Balimwezo must decide whether to reform garbage collection contracts, decentralise waste management to divisions, or rethink incentives for private players. This hill demands action, not press statements — and it will quickly define public perception of his leadership.
3. Traffic Chaos and Urban Mobility
From Nakawa to Nateete, traffic congestion has become a daily punishment for Kampala residents. Poor road maintenance, unchecked roadside trading, lack of pedestrian infrastructure, and weak enforcement have turned simple commutes into endurance tests.
Balimwezo faces a painful truth: there is no traffic solution without political courage. Evicting encroachers, enforcing parking rules, and prioritising public transport will attract resistance. But avoiding the fight only guarantees gridlock.
4. Flooding and Climate Vulnerability
Every rainy season exposes Kampala’s structural neglect. Flooded roads, submerged markets, and destroyed homes are now routine headlines. Drainage channels are either blocked, poorly designed, or completely absent in fast-growing settlements.
This hill requires long-term planning, not emergency excavators after the damage is done. Climate resilience must move from donor language into city budgets, zoning enforcement, and housing policy.
5. Informality, Unemployment, and Survival Economies
Kampala survives on informality — boda bodas, street vendors, market traders — yet governs as if these livelihoods are illegal inconveniences. Repeated crackdowns have failed because they ignore economic reality.
Balimwezo must confront a politically sensitive question: how do you regulate informality without criminalising poverty? A Lord Mayor who can integrate survival economies into city planning will earn legitimacy where force has failed.

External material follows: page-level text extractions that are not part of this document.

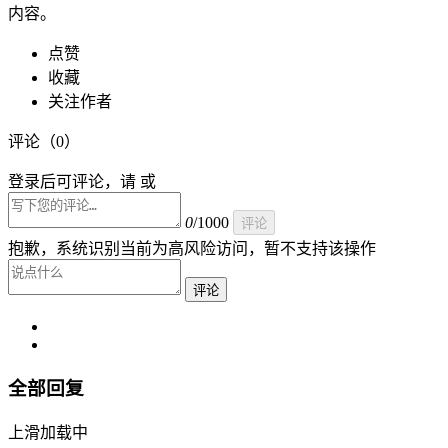
内容。
点赞
收藏
关注作者
评论（
0
）
登录后可评论，请 或
0
/1000
评论
抱歉，系统识别当前为高风险访问，暂不支持该操作
评论
全部回复
上滑加载中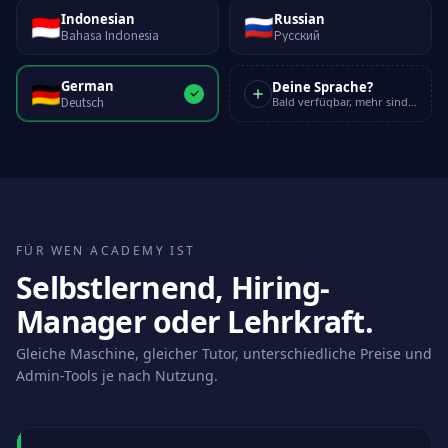
🇮🇩
🇷🇺
Indonesian
Russian
Bahasa Indonesia
Русский
🇩🇪
German
Deine Sprache?
Deutsch
Bald verfügbar, mehr sind unterwegs
FÜR WEN ACADEMY IST
Selbstlernend, Hiring-
Manager oder Lehrkraft.
Gleiche Maschine, gleicher Tutor, unterschiedliche Preise und
Admin-Tools je nach Nutzung.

6. Corruption and Public Distrust
KCCA has never shaken off allegations of procurement corruption, selective enforcement, and opaque decision-making. For many residents, City Hall represents power without accountability.
Balimwezo’s integrity will be measured not by speeches about corruption, but by transparency in contracts, enforcement consistency, and willingness to confront vested interests — including within his own political base.
7. Managing Expectations in a Politically Charged City
Perhaps the hardest hill is expectation itself. Kampala residents are impatient, politically alert, and deeply sceptical. They have seen Lord Mayors rise as heroes and exit as martyrs or disappointments.
Balimwezo must balance symbolism with substance. He cannot be everywhere, fix everything, or please all sides. But he can choose clarity: what will he prioritise, what will wait, and what is simply beyond his control?
The Verdict Ahead
Balimwezo takes office not as a revolutionary, but as a realist stepping into a city exhausted by promises. His success will not be measured by how loudly he fights, but by how strategically he governs.
Kampala’s seven hills are steep. But they are not insurmountable — if the Lord Mayor understands that leadership in this city is not about drama, but delivery.